Resizing a window moves it
Hello,
Resizing a Window can cause the window to go outside of the boundaries of the screen and allows the window to be extended over the side or top panels, where it normally cannot be dragged. This can be reproduced more easily on a smaller screen space on desktop.

I wanted to fix this, but I think this is by design. Looking at the following snippet: https://github.com/emilk/egui/blob/f5c372910c0ad659526397d03404b179f14e22a5/egui/src/context.rs#L487-L516
Now the discussion is, should we limit it to the screen size or should we keep as designed?
One idea I have is to make it configurable. If a overlap_panels flag is set then overlap the panels, if not go under them.
I thought this a good first issue for me so I'll try to add that flag. If I succeed I will send a PR.
I had actually tried playing around with this method as to simply constrain the window bounds within the area but could still drag it outside of the screen, so I suspected that something else might be going on here. However, I could've totally missed something!
Before adding anything like this though, its probably better getting @emilk 's input on the matter.
👋
To understand the motivation of the current behavior: resize the egui frame window to the size of a phone screen (or open the web demo on a mobile phone). Some windows are too wide to fit the screen, and all need to be able to cover the side bar to fit. When the screen is wide enough, however, I think it makes sense to only allow the windows on the central panel area. I agree this is a bit confusing. An option to toggle the behavior would not solve the core problem. I think the best solution (from a UI perspective) is to have a collapsible side bar so that for phone screens the side bar becomes a hamburger-menu or similar. That way the "allow windows to overlap sidebar" feature wouldn't be needed.

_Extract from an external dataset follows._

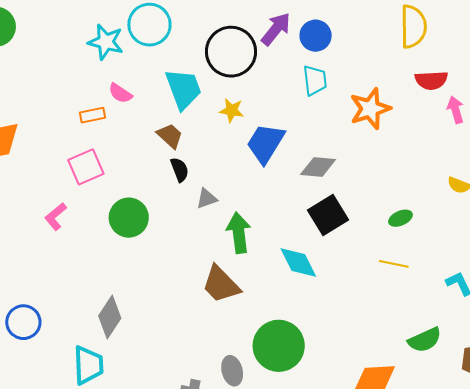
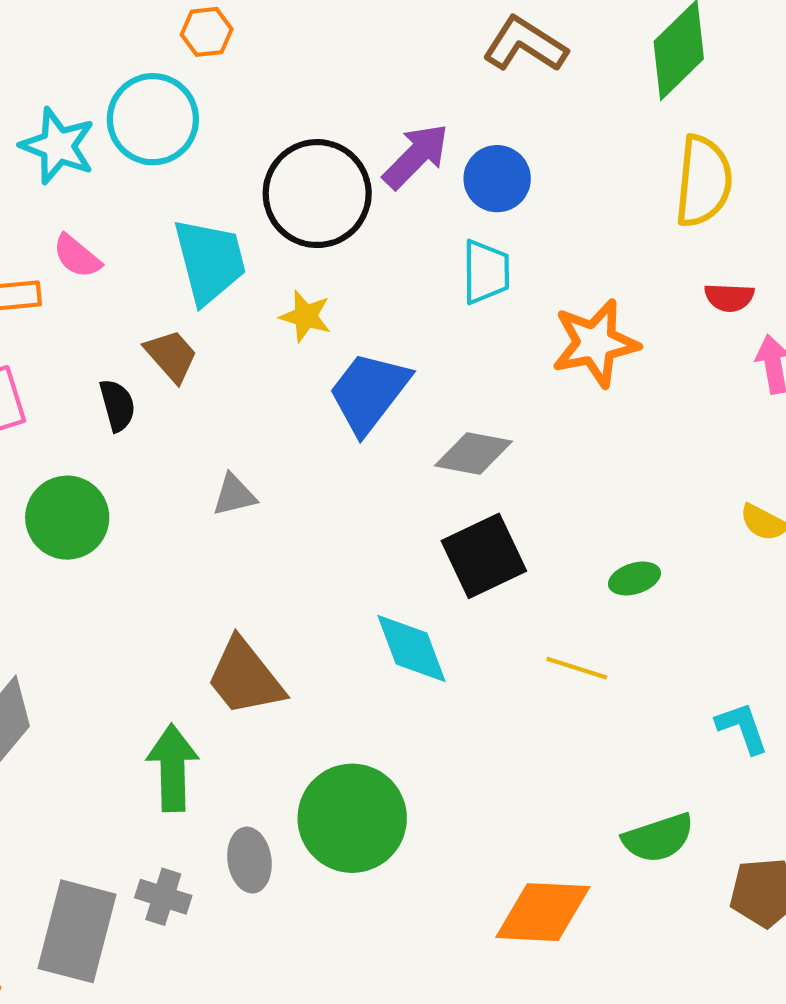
red semicircle: (431, 80) -> (729, 297), size x0.7
black semicircle: (180, 170) -> (117, 405), moved
green arrow: (239, 233) -> (173, 768), moved
yellow line: (394, 264) -> (577, 668), moved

Some of the other confusing behavior in the gif comes from making the widget windows very large. In many cases it may make sense to have a maximum width, or restricting the resizing mouse cursor to the inside of the screen.
There is also the separate issue of moving a window by dragging the top edge of it: this is more of a bug, or an artifact of how resizing is done. It is a bit hard to handle it well in immediate mode without frame delay.